• **Data for this exercise**
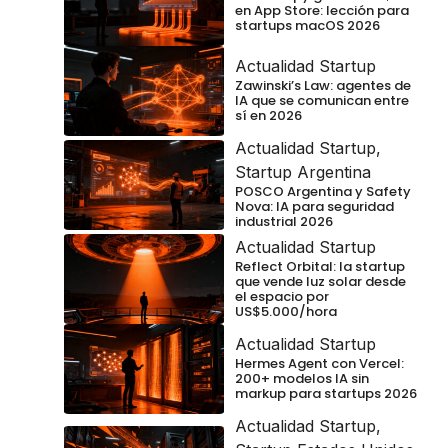
en App Store: lección para
startups macOS 2026
Actualidad Startup
Zawinski’s Law: agentes de
IA que se comunican entre
sí en 2026
Actualidad Startup
,
Startup Argentina
POSCO Argentina y Safety
Nova: IA para seguridad
industrial 2026
Actualidad Startup
Reflect Orbital: la startup
que vende luz solar desde
el espacio por
US$5.000/hora
Actualidad Startup
Hermes Agent con Vercel:
200+ modelos IA sin
markup para startups 2026
Actualidad Startup
,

• **Problem statement**
Check each line of the data for the string "startups" and state how many lines contain it, without any other output.

• **Solved exercise**
2